··· Supplied information
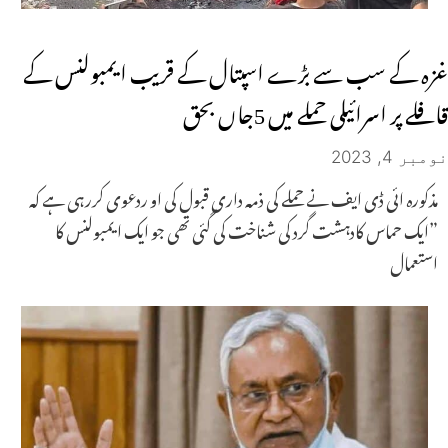
غزہ کے سب سے بڑے اسپتال کے قریب ایمبولنس کے
قافلے پر اسرائیلی حملے میں 5جاں بحق
نومبر 4, 2023
مذکورہ ائی ڈی ایف نے حملے کی ذمہ داری قبول کی او ردعوی کررہی ہے کہ
”ایک حماس کادہشت گرد کی شناخت کی گئی تھی جو ایک ایمبولنس کا
استعمال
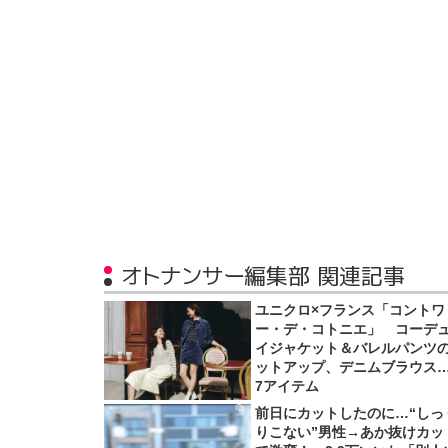
オトナンサー編集部 関連記事
ユニクロ×フランス「コントワ
ー・デ・コトニエ」 コーデ
イジャケット＆バレルパンツ
ットアップ、デニムブラウス
7アイテム
前日にカットしたのに…“しっ
りこない”男性→あか抜けカッ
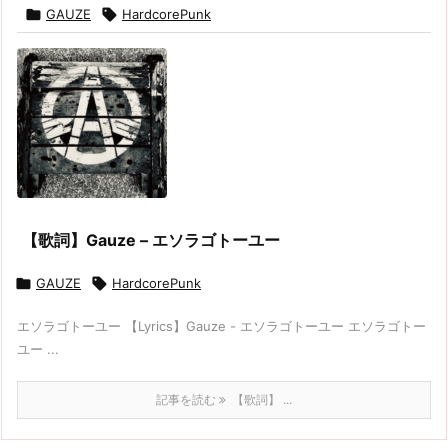

GAUZE

HardcorePunk
【歌詞】Gauze – エソラゴトーユー

GAUZE

HardcorePunk
エソラゴトーユー 【Lyrics】Gauze - エソラゴトーユー エソラゴトー
ユー ...
記事を読む
【歌詞】 ...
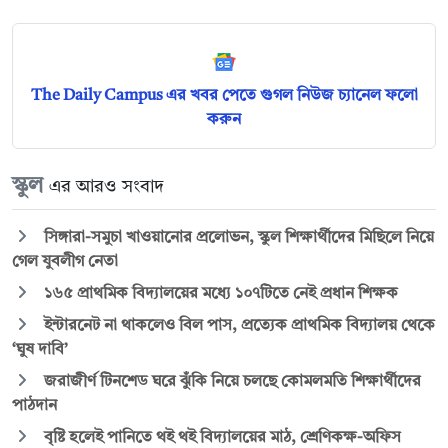
The Daily Campus এর খবর পেতে গুগল নিউজ চ্যানেল ফলো
করুন
স্কুল
এর আরও সংবাদ
সিঙ্গারা-সমুচা খাওয়ানোর প্রলোভন, স্কুল শিক্ষার্থীদের মিছিলে নিয়ে
গেল যুবলীগ নেতা
১৬৫ প্রাথমিক বিদ্যালয়ের মধ্যে ১০৭টিতে নেই প্রধান শিক্ষক
ইন্টারনেট না থাকলেও বিল পাস, প্রত্যেক প্রাথমিক বিদ্যালয় থেকে
‘ঘুষ দাবি’
জরাজীর্ণ টিনশেড ঘরে ঝুঁকি নিয়ে চলছে কোমলমতি শিক্ষার্থীদের
পাঠদান
বৃষ্টি হলেই পানিতে থই থই বিদ্যালয়ের মাঠ, শ্রেণিকক্ষ-অফিস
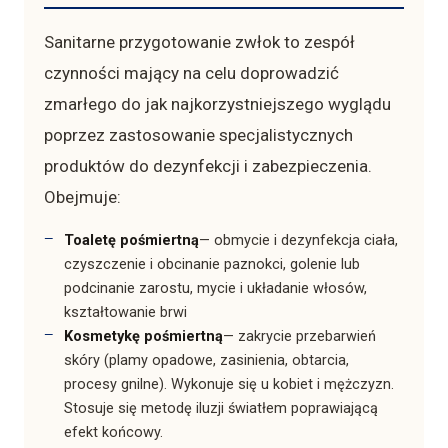
Sanitarne przygotowanie zwłok to zespół
czynności mający na celu doprowadzić
zmarłego do jak najkorzystniejszego wyglądu
poprzez zastosowanie specjalistycznych
produktów do dezynfekcji i zabezpieczenia.
Obejmuje:
Toaletę pośmiertną
— obmycie i dezynfekcja ciała,
czyszczenie i obcinanie paznokci, golenie lub
podcinanie zarostu, mycie i układanie włosów,
kształtowanie brwi
Kosmetykę pośmiertną
— zakrycie przebarwień
skóry (plamy opadowe, zasinienia, obtarcia,
procesy gnilne). Wykonuje się u kobiet i mężczyzn.
Stosuje się metodę iluzji światłem poprawiającą
efekt końcowy.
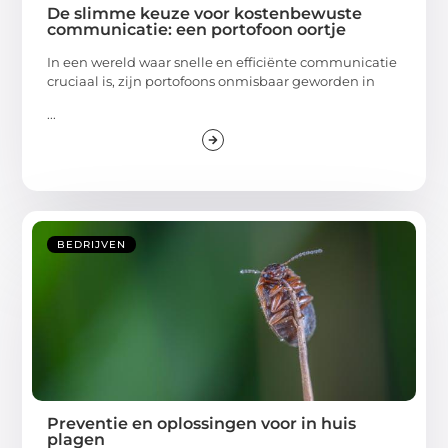
De slimme keuze voor kostenbewuste
communicatie: een portofoon oortje
In een wereld waar snelle en efficiënte communicatie
cruciaal is, zijn portofoons onmisbaar geworden in
...
BEDRIJVEN
Preventie en oplossingen voor in huis
plagen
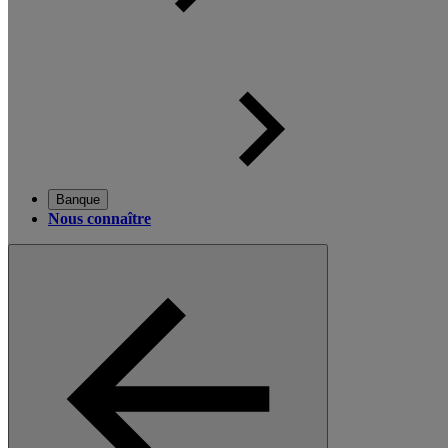
Banque
Nous connaître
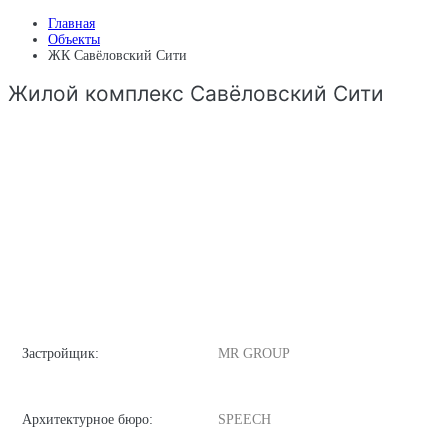
Главная
Объекты
ЖК Савёловский Сити
Жилой комплекс Савёловский Сити
Застройщик:
MR GROUP
Архитектурное бюро:
SPEECH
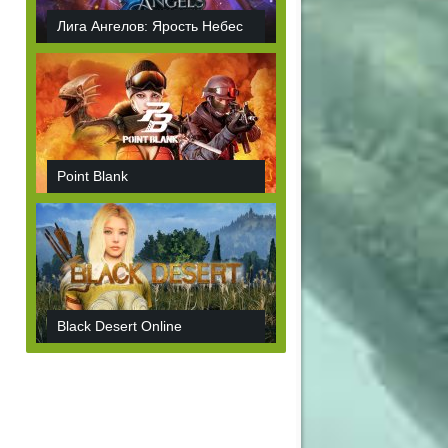
Лига Ангелов: Ярость Небес
Point Blank
Black Desert Online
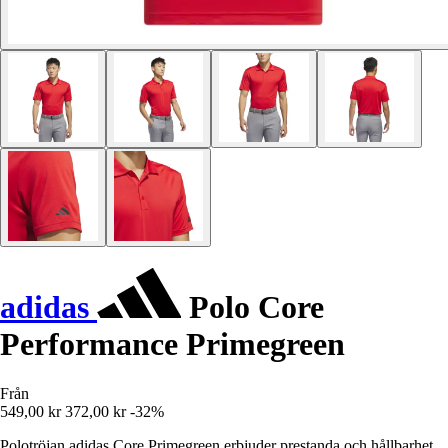
adidas
Polo Core
Performance Primegreen
Från
549,00 kr
372,00 kr
-32%
Polotröjan adidas Core Primegreen erbjuder prestanda och hållbarhet,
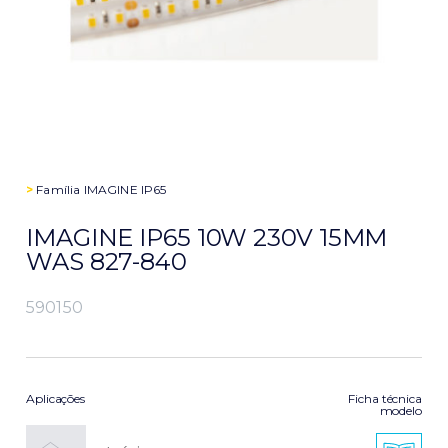
>
Família
IMAGINE IP65
IMAGINE IP65 10W 230V 15MM
WAS 827-840
590150
Aplicações
Ficha técnica
modelo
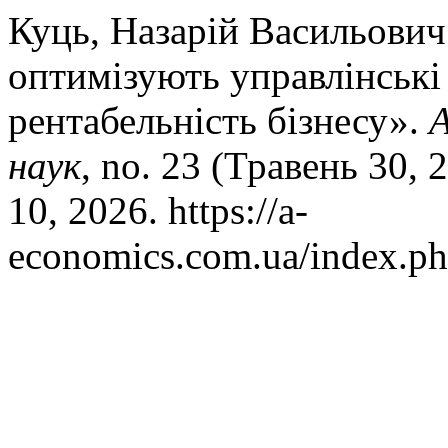
Куць, Назарій Васильович
оптимізують управлінські
рентабельність бізнесу».
А
наук
, no. 23 (Травень 30,
10, 2026. https://a-
economics.com.ua/index.ph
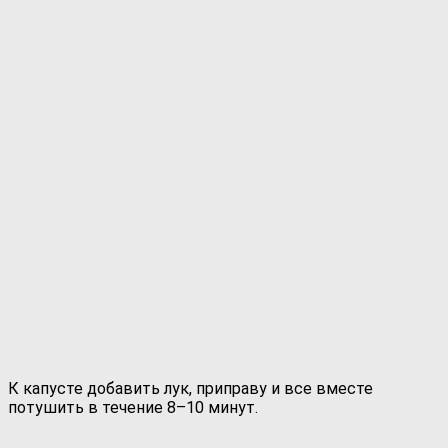
К капусте добавить лук, приправу и все вместе
потушить в течение 8–10 минут.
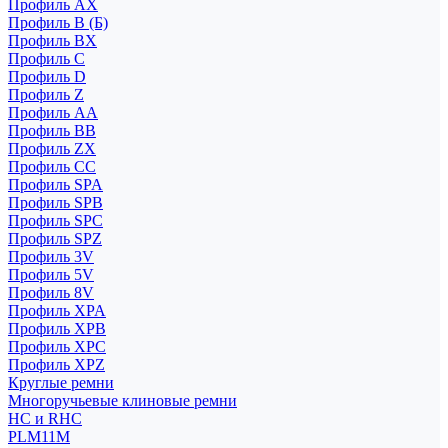
Профиль AX
Профиль B (Б)
Профиль BX
Профиль C
Профиль D
Профиль Z
Профиль АА
Профиль BB
Профиль ZX
Профиль CC
Профиль SPA
Профиль SPB
Профиль SPC
Профиль SPZ
Профиль 3V
Профиль 5V
Профиль 8V
Профиль XPA
Профиль XPB
Профиль XPC
Профиль XPZ
Круглые ремни
Многоручьевые клиновые ремни
HC и RHC
PLM11M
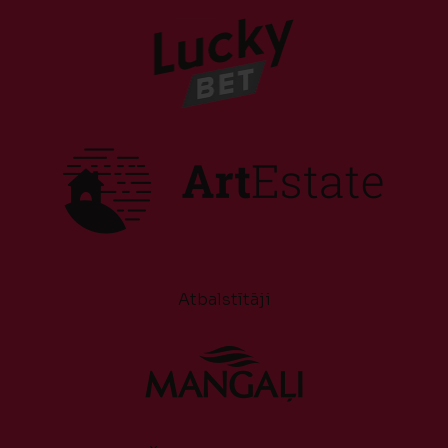
Atbalstītāji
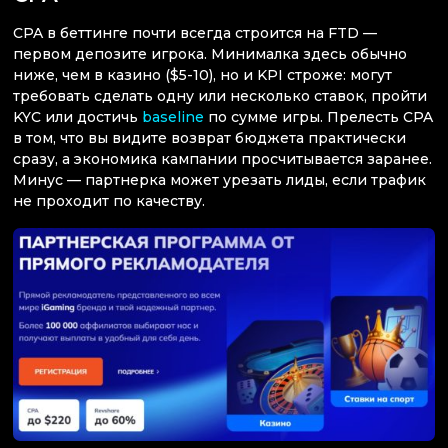
CPA в беттинге почти всегда строится на FTD —
первом депозите игрока. Минималка здесь обычно
ниже, чем в казино ($5-10), но и KPI строже: могут
требовать сделать одну или несколько ставок, пройти
KYC или достичь
baseline
по сумме игры. Прелесть CPA
в том, что вы видите возврат бюджета практически
сразу, а экономика кампании просчитывается заранее.
Минус — партнерка может урезать лиды, если трафик
не проходит по качеству.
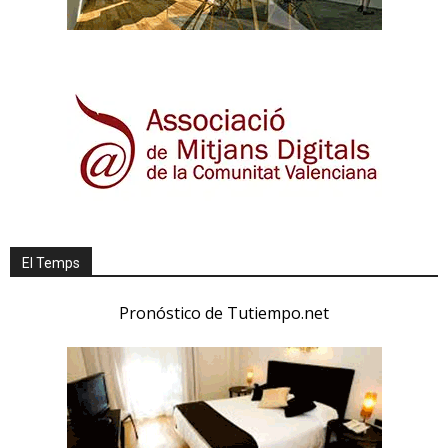
El Temps
Pronóstico de Tutiempo.net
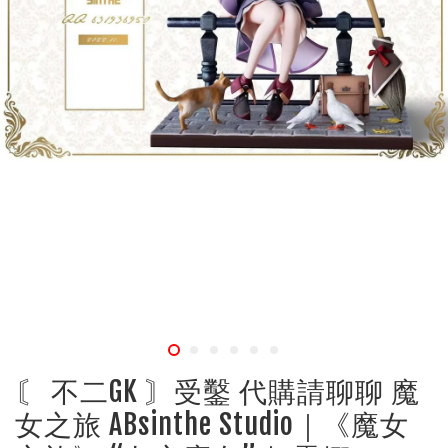
〘 不二GK 〙受鑿 代購請聊聊 魔
女之旅 ABsinthe Studio｜《魔女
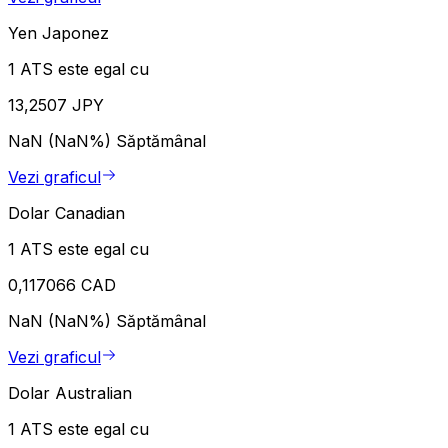
Yen Japonez
1 ATS este egal cu
13,2507 JPY
NaN (NaN%)
Săptămânal
Vezi graficul
Dolar Canadian
1 ATS este egal cu
0,117066 CAD
NaN (NaN%)
Săptămânal
Vezi graficul
Dolar Australian
1 ATS este egal cu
······
● To do: Look through the data and show every line containing "pośmiertną".

● Your solution:
Toaletę pośmiertną
Kosmetykę pośmiertną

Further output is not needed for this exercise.